The children, including some from France, Egypt and Dagestan, were only a fraction of the 224 orphans living in Al-Hol camp, home to thousands of relatives of Islamic State group fighters.
They were transferred to the Kurdish-run settlement of Roj, also in northeast Syria, said Jaber Mustafa, an official at Al-Hol.
He did not say why only 21 orphans were being transferred but argued that Roj is better equipped to host orphans.
"The child care centres in Al-Hol lack many basic services," including trained specialists and educators, he said.
Two French orphans are among those being transferred, said another camp official who asked not to be named because he was not authorised to speak on the issue.
They will be handed to a representative of the French government who will then repatriate them, the official added, without providing a timeline.
The repatriation, according to the official, is taking place at the request of Paris.
Kurdish authorities say they are holding around 12,000 foreigners from countries other than Iraq, including 4,000 women and 8,000 children, in three displacement camps in northeastern Syria.
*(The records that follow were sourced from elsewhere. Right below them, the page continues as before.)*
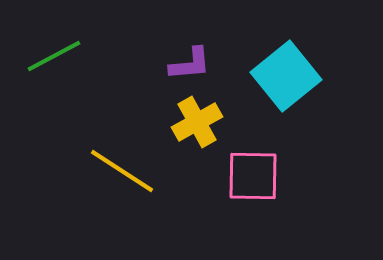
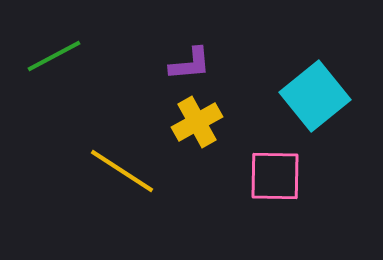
cyan square: moved 29 px right, 20 px down
pink square: moved 22 px right
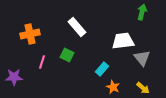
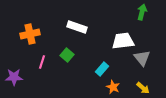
white rectangle: rotated 30 degrees counterclockwise
green square: rotated 16 degrees clockwise
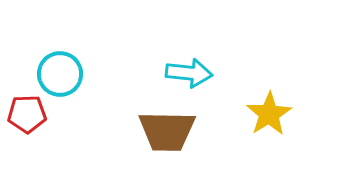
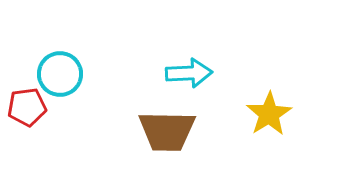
cyan arrow: rotated 9 degrees counterclockwise
red pentagon: moved 7 px up; rotated 6 degrees counterclockwise
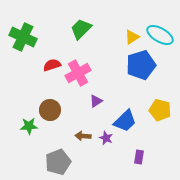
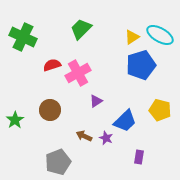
green star: moved 14 px left, 6 px up; rotated 30 degrees counterclockwise
brown arrow: moved 1 px right; rotated 21 degrees clockwise
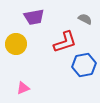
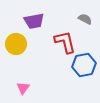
purple trapezoid: moved 4 px down
red L-shape: rotated 85 degrees counterclockwise
pink triangle: rotated 32 degrees counterclockwise
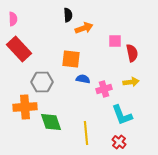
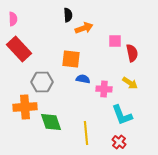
yellow arrow: moved 1 px left, 1 px down; rotated 42 degrees clockwise
pink cross: rotated 21 degrees clockwise
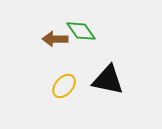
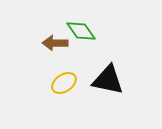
brown arrow: moved 4 px down
yellow ellipse: moved 3 px up; rotated 15 degrees clockwise
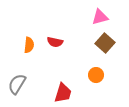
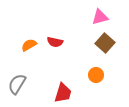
orange semicircle: rotated 126 degrees counterclockwise
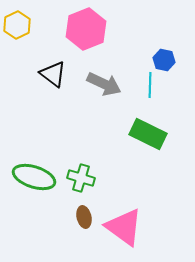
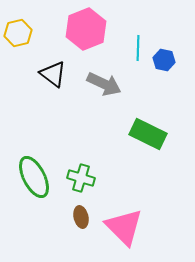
yellow hexagon: moved 1 px right, 8 px down; rotated 12 degrees clockwise
cyan line: moved 12 px left, 37 px up
green ellipse: rotated 45 degrees clockwise
brown ellipse: moved 3 px left
pink triangle: rotated 9 degrees clockwise
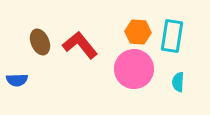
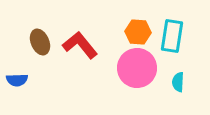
pink circle: moved 3 px right, 1 px up
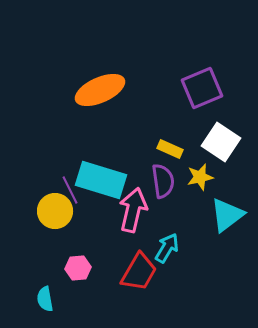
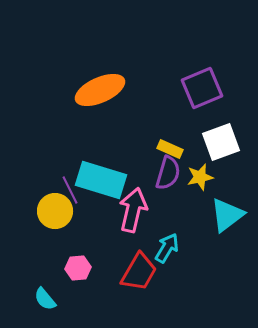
white square: rotated 36 degrees clockwise
purple semicircle: moved 5 px right, 8 px up; rotated 24 degrees clockwise
cyan semicircle: rotated 30 degrees counterclockwise
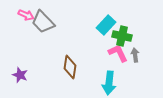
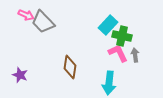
cyan rectangle: moved 2 px right
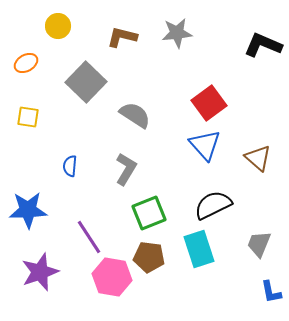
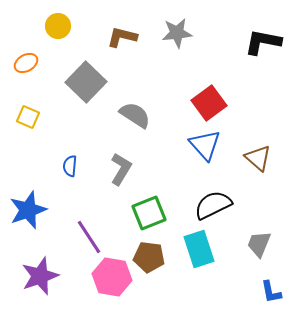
black L-shape: moved 3 px up; rotated 12 degrees counterclockwise
yellow square: rotated 15 degrees clockwise
gray L-shape: moved 5 px left
blue star: rotated 18 degrees counterclockwise
purple star: moved 4 px down
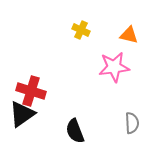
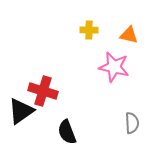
yellow cross: moved 8 px right; rotated 24 degrees counterclockwise
pink star: rotated 20 degrees clockwise
red cross: moved 12 px right
black triangle: moved 1 px left, 3 px up
black semicircle: moved 8 px left, 1 px down
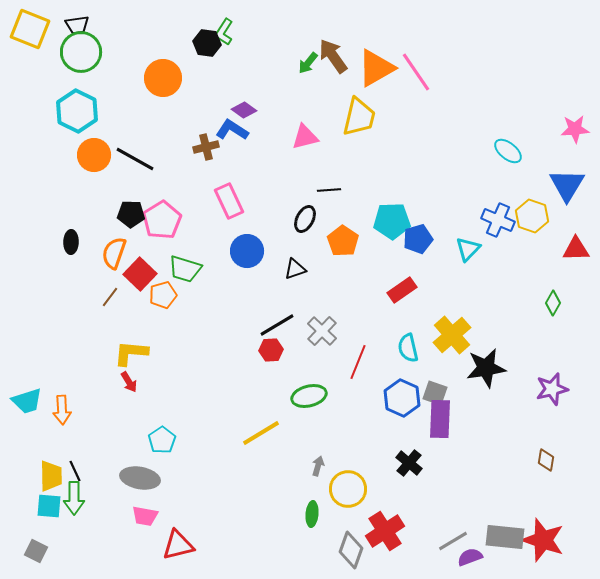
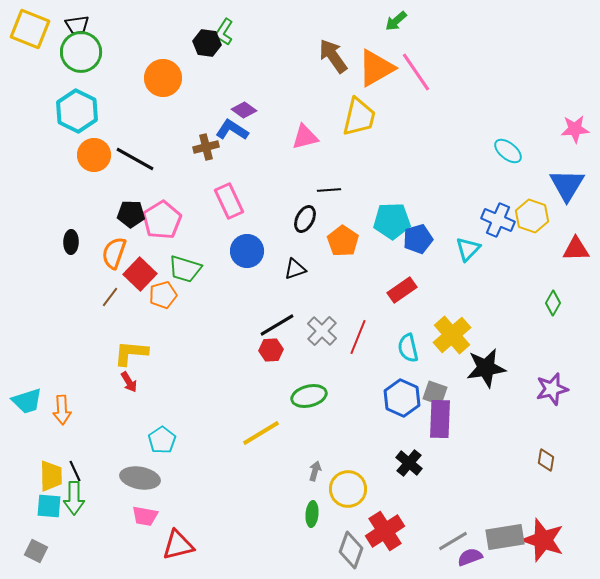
green arrow at (308, 63): moved 88 px right, 42 px up; rotated 10 degrees clockwise
red line at (358, 362): moved 25 px up
gray arrow at (318, 466): moved 3 px left, 5 px down
gray rectangle at (505, 537): rotated 15 degrees counterclockwise
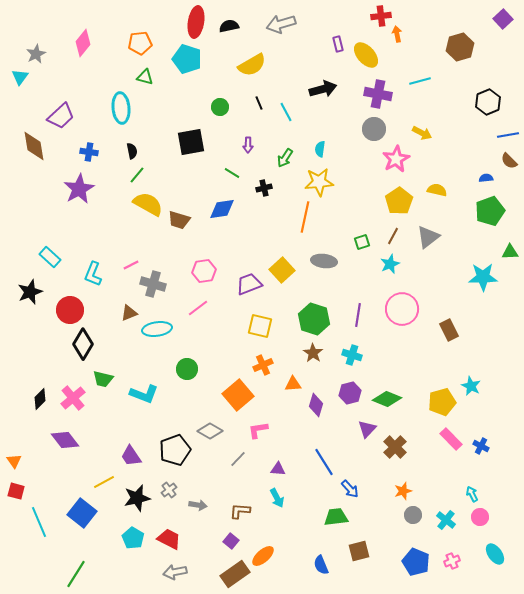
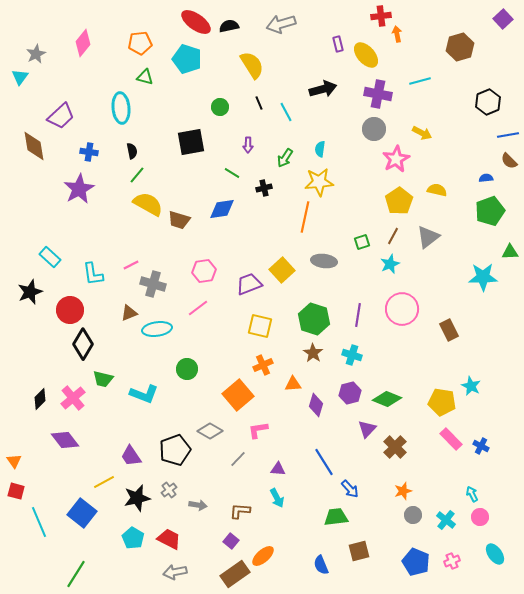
red ellipse at (196, 22): rotated 64 degrees counterclockwise
yellow semicircle at (252, 65): rotated 92 degrees counterclockwise
cyan L-shape at (93, 274): rotated 30 degrees counterclockwise
yellow pentagon at (442, 402): rotated 24 degrees clockwise
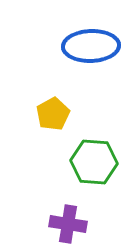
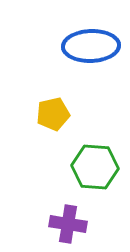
yellow pentagon: rotated 16 degrees clockwise
green hexagon: moved 1 px right, 5 px down
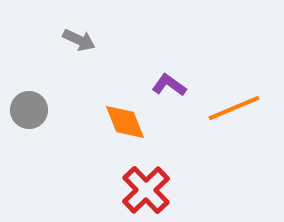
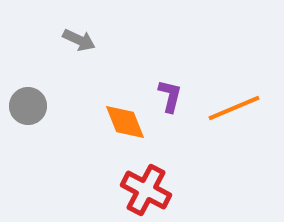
purple L-shape: moved 1 px right, 11 px down; rotated 68 degrees clockwise
gray circle: moved 1 px left, 4 px up
red cross: rotated 18 degrees counterclockwise
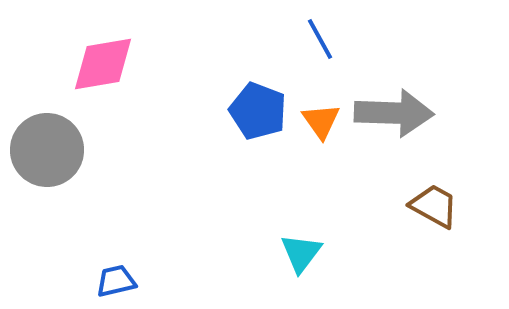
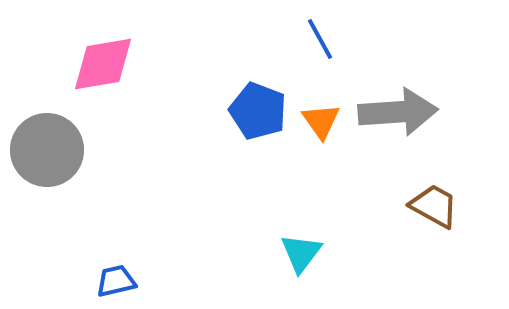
gray arrow: moved 4 px right, 1 px up; rotated 6 degrees counterclockwise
The majority are being held in Al-Hol.
The fate of foreign jihadists and their relatives detained in the Kurdish region of Syria has been a politically difficult issue for their own governments.
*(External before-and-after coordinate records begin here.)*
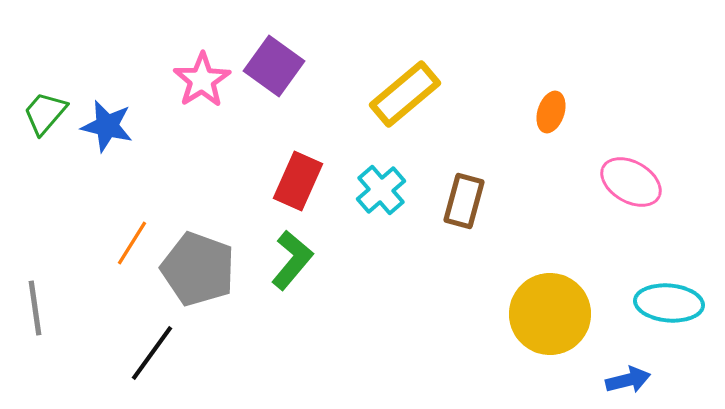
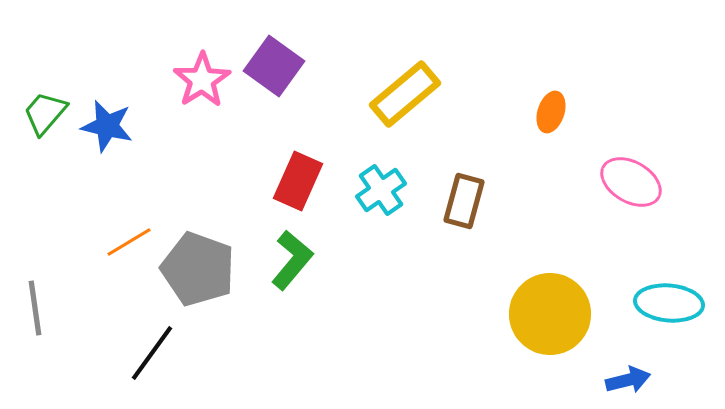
cyan cross: rotated 6 degrees clockwise
orange line: moved 3 px left, 1 px up; rotated 27 degrees clockwise
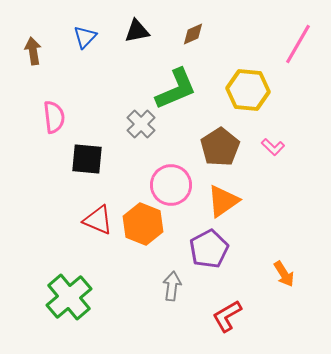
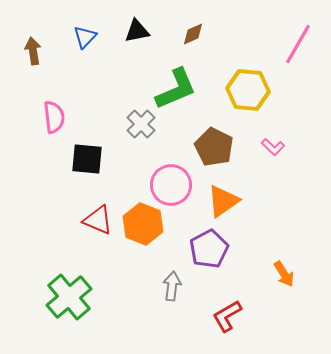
brown pentagon: moved 6 px left; rotated 12 degrees counterclockwise
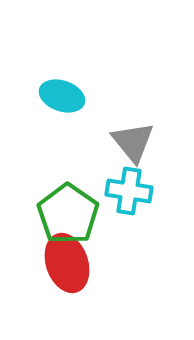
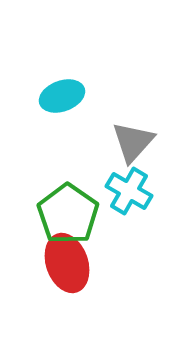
cyan ellipse: rotated 39 degrees counterclockwise
gray triangle: rotated 21 degrees clockwise
cyan cross: rotated 21 degrees clockwise
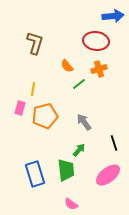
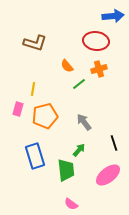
brown L-shape: rotated 90 degrees clockwise
pink rectangle: moved 2 px left, 1 px down
blue rectangle: moved 18 px up
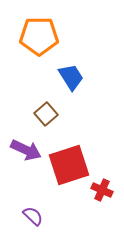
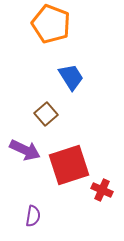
orange pentagon: moved 12 px right, 12 px up; rotated 21 degrees clockwise
purple arrow: moved 1 px left
purple semicircle: rotated 55 degrees clockwise
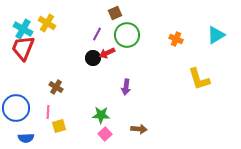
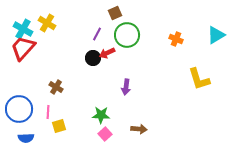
red trapezoid: rotated 20 degrees clockwise
blue circle: moved 3 px right, 1 px down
Countries such as France and Belgium that have large contingents of nationals in such camps have been reluctant to bring them home, while the Kurds warn they cannot keep them much longer.
France has so far allowed some children back on a case-by-case basis.
UN investigators this month called for at least the children to be repatriated, notably because their lack of papers put them in a "particularly precarious" situation.
A Kurdish Red Crescent spokesperson told AFP this month that 371 children were among the 517 people who died in Al-Hol in 2019.
Malnutrition, poor healthcare for newborns and hypothermia were among the main causes of death among children, Dalal Ismail told AFP at the camp.